Leadership Lab: The Craft of Writing Effectively (2014) - alextheparrot
https://youtu.be/vtIzMaLkCaM
======
alextheparrot
A couple people thought this video could warrant its own discussion thread
when I posted it in a comment [0]

We often use writing as a tool to think, which is useful as it helps
facilitate incrementally forming thoughts. However, we also use writing as a
tool communication. The main message of this video is effectively "Don't
expect your readers to care about the writing you used to think!". Then, the
lecturer teaches us different ways writers who wrote for thought can re-orient
their writing for be best received by readers.

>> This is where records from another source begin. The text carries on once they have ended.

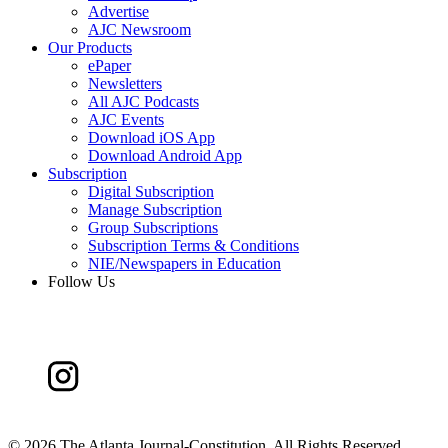
Advertise
AJC Newsroom
Our Products
ePaper
Newsletters
All AJC Podcasts
AJC Events
Download iOS App
Download Android App
Subscription
Digital Subscription
Manage Subscription
Group Subscriptions
Subscription Terms & Conditions
NIE/Newspapers in Education
Follow Us
©
2026 The Atlanta Journal-Constitution. All Rights Reserved.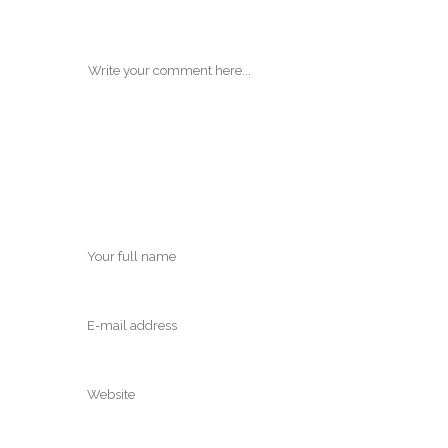
POST A COMMENT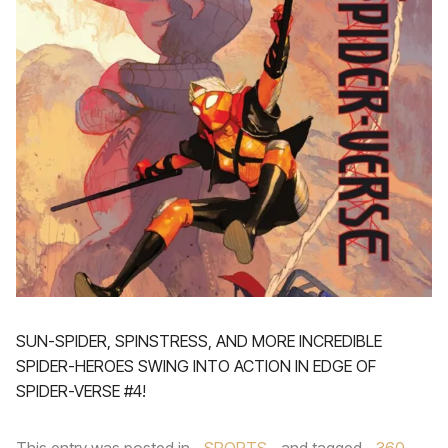
SUN-SPIDER, SPINSTRESS, AND MORE INCREDIBLE
SPIDER-HEROES SWING INTO ACTION IN EDGE OF
SPIDER-VERSE #4!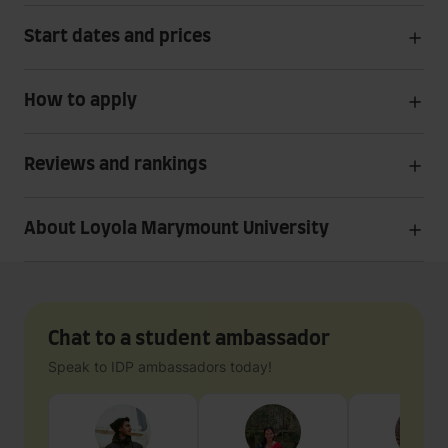
Start dates and prices
How to apply
Reviews and rankings
About Loyola Marymount University
Chat to a student ambassador
Speak to IDP ambassadors today!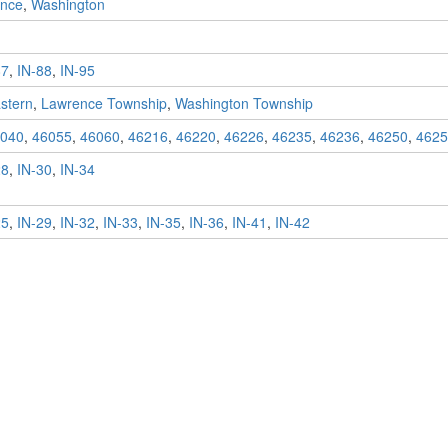
nce
,
Washington
87
,
IN-88
,
IN-95
stern
,
Lawrence Township
,
Washington Township
040
,
46055
,
46060
,
46216
,
46220
,
46226
,
46235
,
46236
,
46250
,
4625
28
,
IN-30
,
IN-34
25
,
IN-29
,
IN-32
,
IN-33
,
IN-35
,
IN-36
,
IN-41
,
IN-42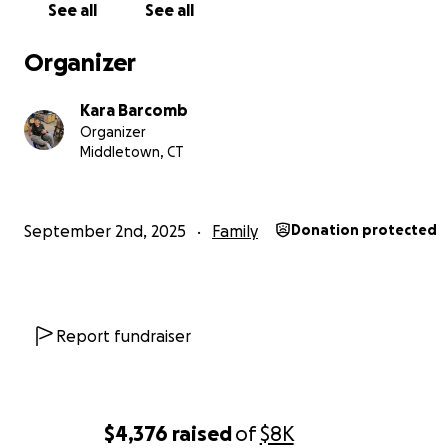
See all
See all
Organizer
Kara Barcomb
Organizer
Middletown, CT
September 2nd, 2025
Family
Donation protected
Report fundraiser
$4,376
raised
of
$8K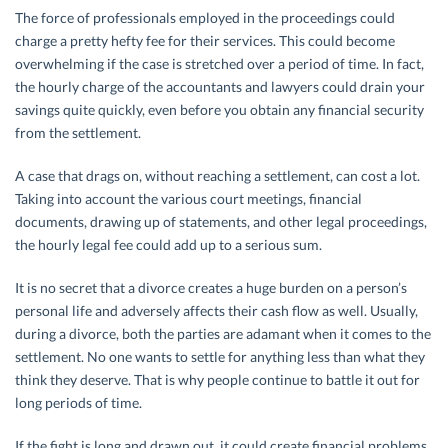
The force of professionals employed in the proceedings could
charge a pretty hefty fee for their services. This could become
overwhelming if the case is stretched over a period of time. In fact,
the hourly charge of the accountants and lawyers could drain your
savings quite quickly, even before you obtain any financial security
from the settlement.
A case that drags on, without reaching a settlement, can cost a lot.
Taking into account the various court meetings, financial
documents, drawing up of statements, and other legal proceedings,
the hourly legal fee could add up to a serious sum.
It is no secret that a divorce creates a huge burden on a person’s
personal life and adversely affects their cash flow as well. Usually,
during a divorce, both the parties are adamant when it comes to the
settlement. No one wants to settle for anything less than what they
think they deserve. That is why people continue to battle it out for
long periods of time.
If the fight is long and drawn out, it could create financial problems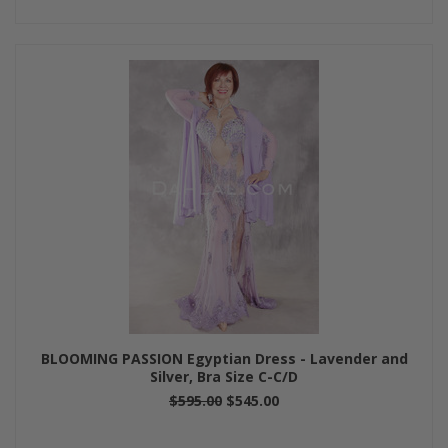
BLOOMING PASSION Egyptian Dress - Lavender and
Silver, Bra Size C-C/D
$595.00
$545.00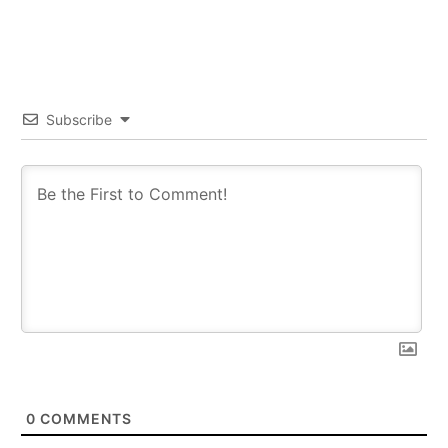
Subscribe
0
COMMENTS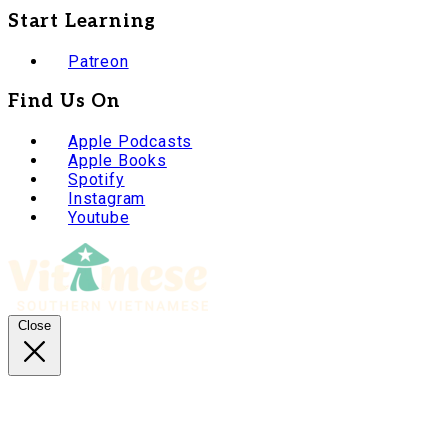
Start Learning
Patreon
Find Us On
Apple Podcasts
Apple Books
Spotify
Instagram
Youtube
Close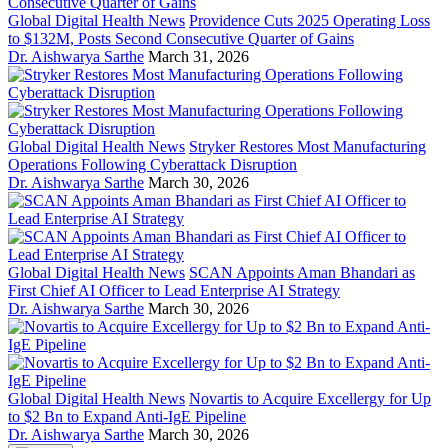
Global Digital Health News
Providence Cuts 2025 Operating Loss
to $132M, Posts Second Consecutive Quarter of Gains
Dr. Aishwarya Sarthe
March 31, 2026
Global Digital Health News
Stryker Restores Most Manufacturing
Operations Following Cyberattack Disruption
Dr. Aishwarya Sarthe
March 30, 2026
Global Digital Health News
SCAN Appoints Aman Bhandari as
First Chief AI Officer to Lead Enterprise AI Strategy
Dr. Aishwarya Sarthe
March 30, 2026
Global Digital Health News
Novartis to Acquire Excellergy for Up
to $2 Bn to Expand Anti-IgE Pipeline
Dr. Aishwarya Sarthe
March 30, 2026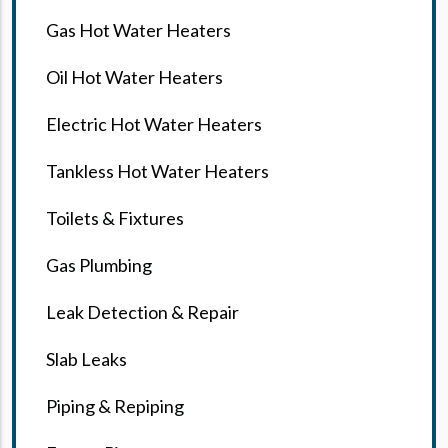
Gas Hot Water Heaters
Oil Hot Water Heaters
Electric Hot Water Heaters
Tankless Hot Water Heaters
Toilets & Fixtures
Gas Plumbing
Leak Detection & Repair
Slab Leaks
Piping & Repiping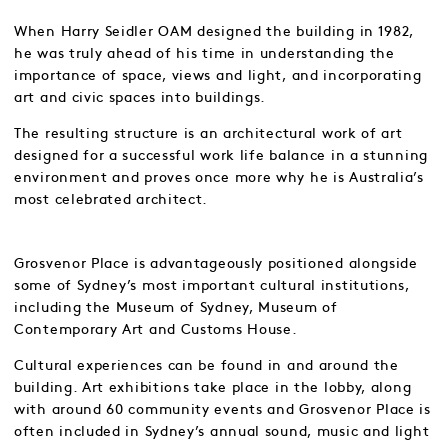
When Harry Seidler OAM designed the building in 1982,
he was truly ahead of his time in understanding the
importance of space, views and light, and incorporating
art and civic spaces into buildings.
The resulting structure is an architectural work of art
designed for a successful work life balance in a stunning
environment and proves once more why he is Australia’s
most celebrated architect.
Grosvenor Place is advantageously positioned alongside
some of Sydney’s most important cultural institutions,
including the Museum of Sydney, Museum of
Contemporary Art and Customs House.
Cultural experiences can be found in and around the
building. Art exhibitions take place in the lobby, along
with around 60 community events and Grosvenor Place is
often included in Sydney’s annual sound, music and light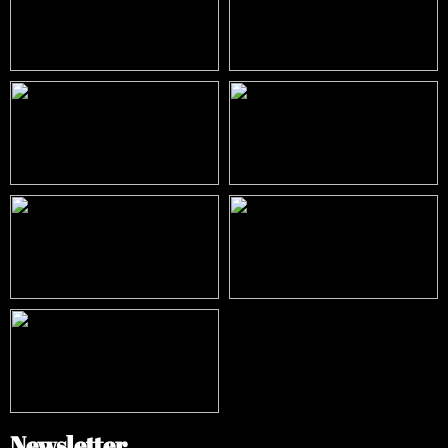
Newsletter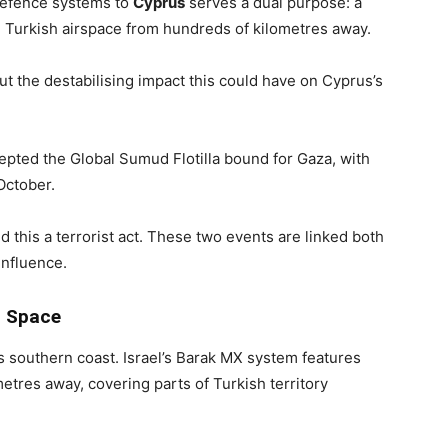
defence systems to
Cyprus
serves a dual purpose: a
ng Turkish airspace from hundreds of kilometres away.
t the destabilising impact this could have on Cyprus’s
epted the Global Sumud Flotilla bound for Gaza, with
 October.
 this a terrorist act. These two events are linked both
influence.
d Space
’s southern coast. Israel’s Barak MX system features
metres away, covering parts of Turkish territory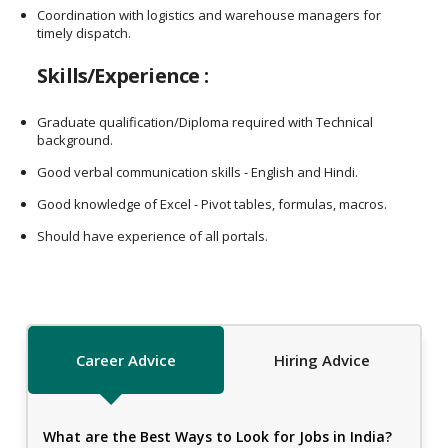
Coordination with logistics and warehouse managers for
timely dispatch.
Skills/Experience :
Graduate qualification/Diploma required with Technical
background.
Good verbal communication skills - English and Hindi.
Good knowledge of Excel - Pivot tables, formulas, macros.
Should have experience of all portals.
Career Advice
Hiring Advice
What are the Best Ways to Look for Jobs in India?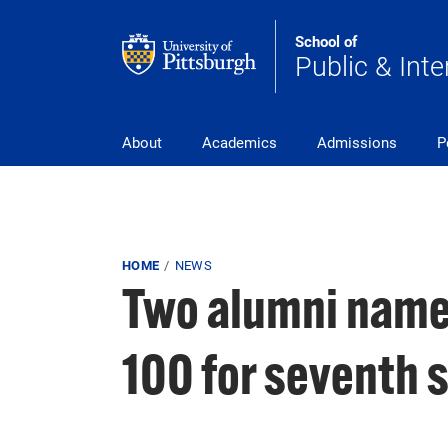
Skip to main content
School of
Public & Inte
Main Navigation
About
Academics
Admissions
P
Breadcrumb
HOME
NEWS
Two alumni name
100 for seventh s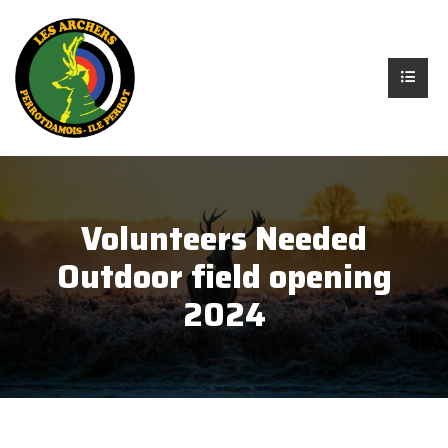
Volunteers Needed
Outdoor field opening
2024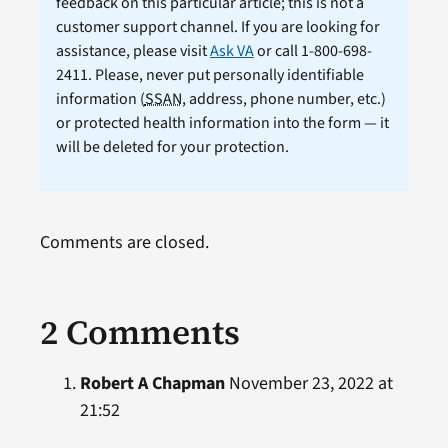
feedback on this particular article; this is not a
customer support channel. If you are looking for
assistance, please visit
Ask VA
or call 1-800-698-
2411. Please, never put personally identifiable
information (
SSAN
, address, phone number, etc.)
or protected health information into the form — it
will be deleted for your protection.
Comments are closed.
2 Comments
Robert A Chapman
November 23, 2022 at
21:52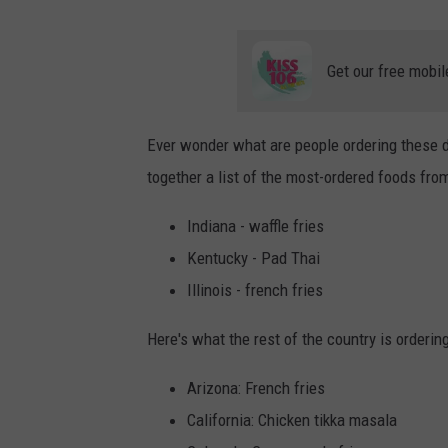
Get our free mobil
Ever wonder what are people ordering these d
together a list of the most-ordered foods from 
Indiana - waffle fries
Kentucky - Pad Thai
Illinois - french fries
Here's what the rest of the country is orderin
Arizona: French fries
California: Chicken tikka masala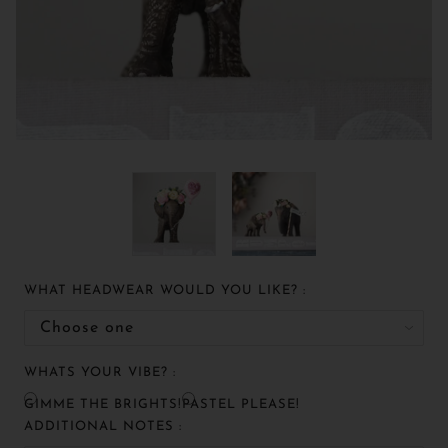
WHAT HEADWEAR WOULD YOU LIKE? :
WHATS YOUR VIBE? :
GIMME THE BRIGHTS!
PASTEL PLEASE!
ADDITIONAL NOTES :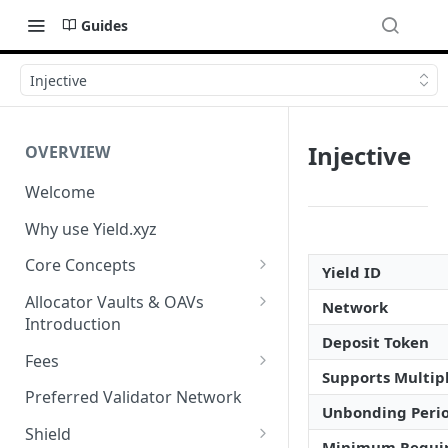
Guides
Injective
Injective
OVERVIEW
Welcome
Why use Yield.xyz
Core Concepts
Yield ID
Discover Yields
Allocator Vaults & OAVs
Network
Introduction
Actions
Deposit Token
Allocator Vaults & OAVs
Fees
Balances
Supports Multipl
Replacing Legacy Yield
Performance & Management
Preferred Validator Network
Products with OAVs and the
Fees
Unbonding Peri
Yield.xyz API
Shield
Minimum Requi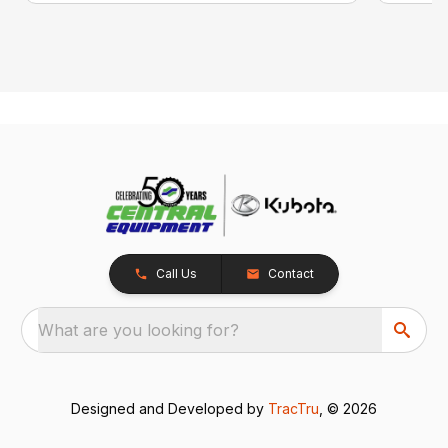
Call Us
Contact
What are you looking for?
Designed and Developed by
TracTru
, © 2026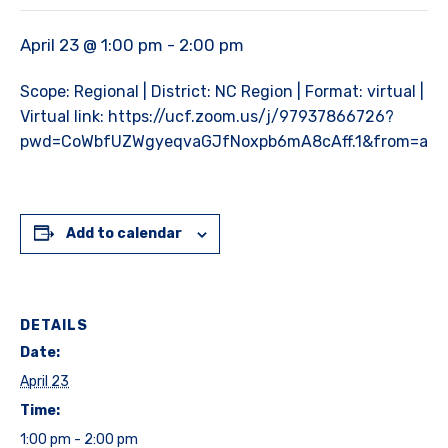
April 23 @ 1:00 pm
-
2:00 pm
Scope: Regional | District: NC Region | Format: virtual |
Virtual link: https://ucf.zoom.us/j/97937866726?
pwd=CoWbfUZWgyeqvaGJfNoxpb6mA8cAff.1&from=add
Add to calendar
DETAILS
Date:
April 23
Time:
1:00 pm - 2:00 pm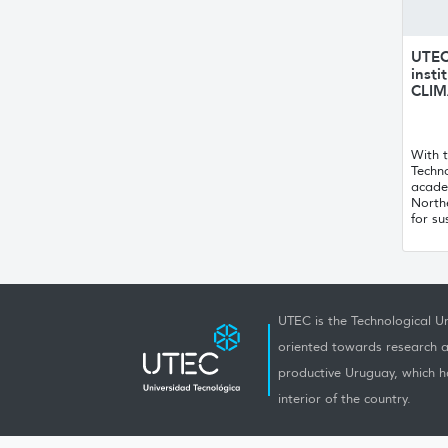
UTEC 
insti
CLIM
With t
Techno
acade
Northe
for su
UTEC is the Technological Un
oriented towards research a
productive Uruguay, which h
interior of the country.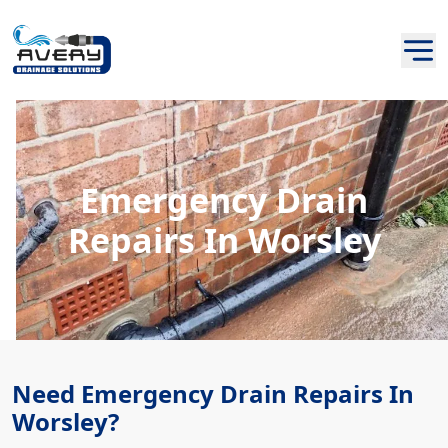
Emergency Drain
Repairs In Worsley
Need Emergency Drain Repairs In
Worsley?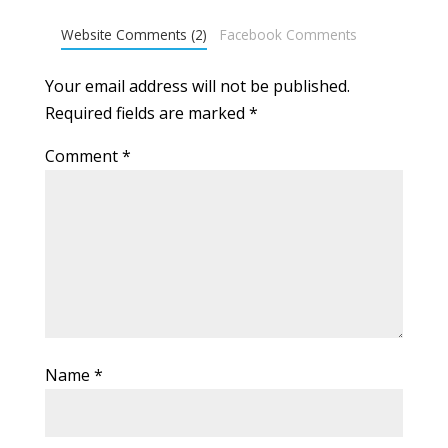
Website Comments (2)
Facebook Comments
Your email address will not be published.
Required fields are marked
*
Comment
*
Name
*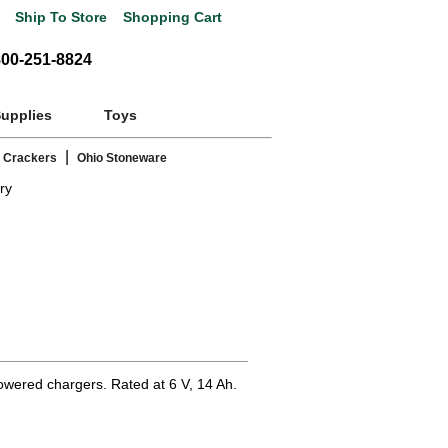
Ship To Store
Shopping Cart
800-251-8824
Supplies
Toys
|
 Crackers
Ohio Stoneware
ry
powered chargers. Rated at 6 V, 14 Ah.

In terms of differences, writing for thought usually is incremental and
explores a problem space. On the other hand, writing for communication usually
seeks to expose and then resolve gaps in a mindset. One is converging the
whole way, the other needs to diverge before converging. Effectively, making
the reader care.

The lecturer also explains how important words can be, insofar as they show
you as part of an 'in' or an 'out' group. To be an academic and have your work
received well by other academics, you need to communicate like an academic,
written communication is no exception.

The video isn't short, but well worth your time.

[0]
[https://news.ycombinator.com/item?id=23912252](https://news.ycombinator.com/item?id=23912252)